Strolling among shady pines between the Gymnasium and the Theater, visitors will encounter one of Epidaurus’ most intriguing ruins: the Katagogeion or Guesthouse: a square building subdivided into four quarters, each consisting of a courtyard ringed by 18 accommodation rooms. The well-worn thresholds of these rooms are still in place, and it is easy to imagine the ancient occupants residing within, or stepping outside to sit or lie in the sunlight that would have filled these enclosed, now grassy courtyards. 

Inscriptions and columns

From the Katagogeion, a path leads to the Epidaurus Museum. Here one finds a display of the evocative inscribed steles recording the Asclepieion’s amazing cures. One entry reads: “Arata, a Spartan, suffering from dropsy. On her behalf her mother slept in the sanctuary while she stayed in Sparta. It seemed to her that the god cut off her daughter’s head and hung her body with the neck downwards. After a considerable amount of water had flowed out, he released the body and put the head back on her neck. After she saw this dream, she returned to Sparta and found that her daughter had recovered and had seen the same dream.”

Another entry describes the war veteran Euippos, who’d had a spearhead lodged in his jaw for six years. After a dream at Epidaurus, however, he awoke with his injury healed and the spearhead in his hand!

 

Other official inscriptions represent detailed building and financial records, or set out the sacred law that governed an invalid’s access to the sanctuary and called for successfully healed visitors to make a grateful sacrifice to Apollo and Asclepius. One admonitory entry states that a certain Hermon was re-blinded for not paying his due. 

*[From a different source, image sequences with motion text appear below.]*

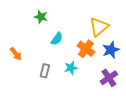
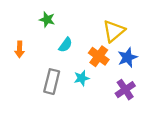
orange arrow: (16, 54) -> (20, 49), moved, turned 40
gray rectangle: (45, 71) -> (52, 82), size x1.5

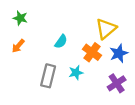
green star: (47, 20) -> (20, 18), moved
orange arrow: (20, 49) -> (18, 46), turned 40

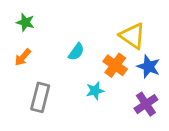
yellow triangle: (106, 29) -> (133, 36), turned -45
blue star: (119, 53) -> (149, 67), turned -30
gray rectangle: (48, 76) -> (40, 97), moved

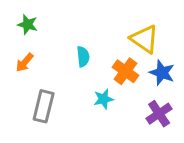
cyan semicircle: (76, 52) -> (83, 57), turned -42

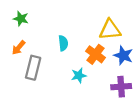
yellow triangle: (144, 39) -> (110, 30), turned -40
gray rectangle: (44, 106) -> (33, 68), moved
purple cross: (159, 114) -> (121, 87), turned 30

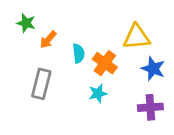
orange arrow: (19, 48) -> (48, 40), moved
orange cross: (95, 54) -> (105, 63), moved

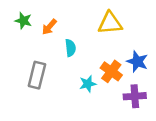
yellow triangle: (137, 37) -> (110, 23), moved
orange arrow: (48, 40) -> (49, 27), moved
orange cross: (105, 63) -> (111, 71), moved

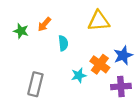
green star: (23, 21) -> (21, 31), moved
blue star: (137, 62) -> (123, 55), turned 30
gray rectangle: (37, 75) -> (35, 84), moved

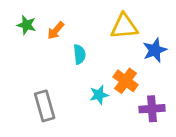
green star: (21, 31) -> (26, 25), moved
blue star: (123, 55) -> (155, 50), moved
gray rectangle: (35, 84) -> (45, 106), turned -30

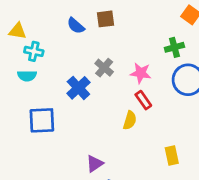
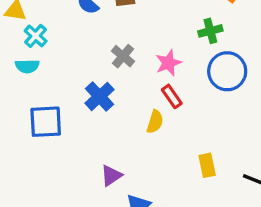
cyan cross: (34, 51) -> (36, 36), turned 30
pink star: (141, 73) -> (168, 63), turned -30
blue cross: (78, 88) -> (99, 96), moved

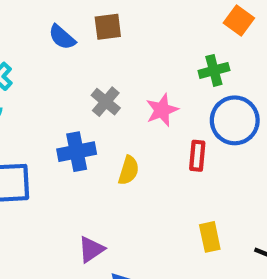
blue cross: (99, 96) -> (77, 152), turned 32
red rectangle: (172, 96) -> (197, 156), moved, turned 40
yellow semicircle: (155, 122) -> (129, 170), moved

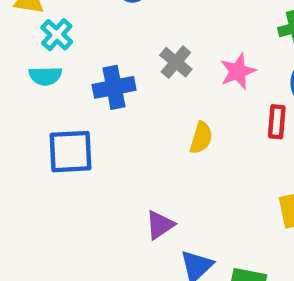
blue cross: (77, 152) -> (114, 87), moved

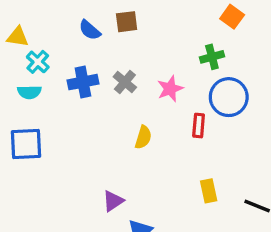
blue cross: (114, 87) -> (83, 82), moved
blue square: (71, 152) -> (26, 144), moved

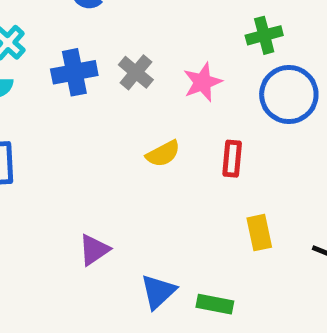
red rectangle: (199, 126) -> (232, 159), moved
yellow semicircle: (143, 137) -> (163, 154), turned 45
purple triangle: (113, 201) -> (94, 250), moved

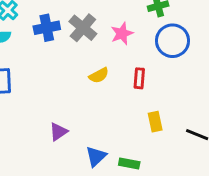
gray cross: (136, 72) -> (83, 28), size x1.4

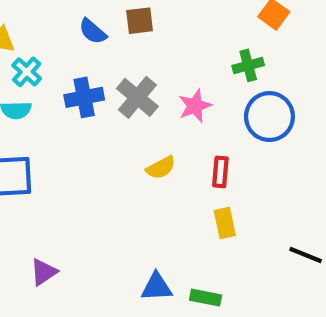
yellow rectangle: (155, 122) -> (225, 223), moved
purple triangle: (58, 132) -> (44, 272), moved
blue triangle: (96, 156) -> (157, 287), turned 40

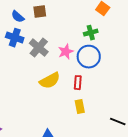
blue cross: (84, 97) -> (15, 38), moved, turned 30
blue circle: (269, 117) -> (89, 57), moved
yellow semicircle: (161, 168) -> (50, 81), size x1.5

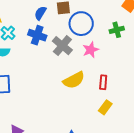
blue semicircle: (18, 17) -> (40, 13), turned 80
blue circle: (89, 57) -> (81, 24), moved
yellow rectangle: (80, 107) -> (105, 107), turned 48

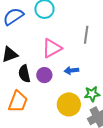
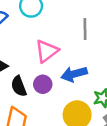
blue arrow: (71, 71) -> (74, 74), size x1.5

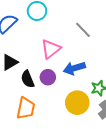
gray line: (85, 29) -> (83, 30), turned -42

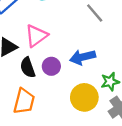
pink triangle: (51, 49) -> (36, 36), moved

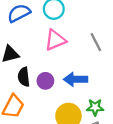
pink triangle: (36, 36) -> (55, 40), moved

Two further galleries illustrate the fine sculptures and architecture of Epidaurus, including elements of the Tholos’ ornate Doric/Corinthian colonnade and its intricate interior decoration. Also featured are displays of bronze medical instruments.

A Sacred Health care Network

As Asclepius’ cult spread in the 5th-3rd centuries BC, his sanctuaries came to be found in almost every Greek and Roman city or large town. They operated as both public health care facilities and medical teaching centers.

Epidaurus, the healing god’s supposed birthplace, represented the asclepieia network’s “capital,” from which a cult statue and sacred snakes were brought for initial consecration rites whenever a new sanctuary was established.

Asclepieia often arose in response to health crises, such as the outbreaks of plague in Athens (430 BC) and Rome (293 BC), where sanctuaries occupied the South Slope of the Acropolis and Tiber Island respectively. Kos also held a major Asclepieion, staffed by Hippocratic physicians, while the Roman doctor Galen trained at Pergamon.

Notable smaller sanctuaries existed at Corinth, Sicyon, Tegea, Megalopolis, Argos, Sparta and Messene; on the islands of Paros, Aegina and Crete (Leben); and at Alexandria (Egypt) and Cyrene (Libya).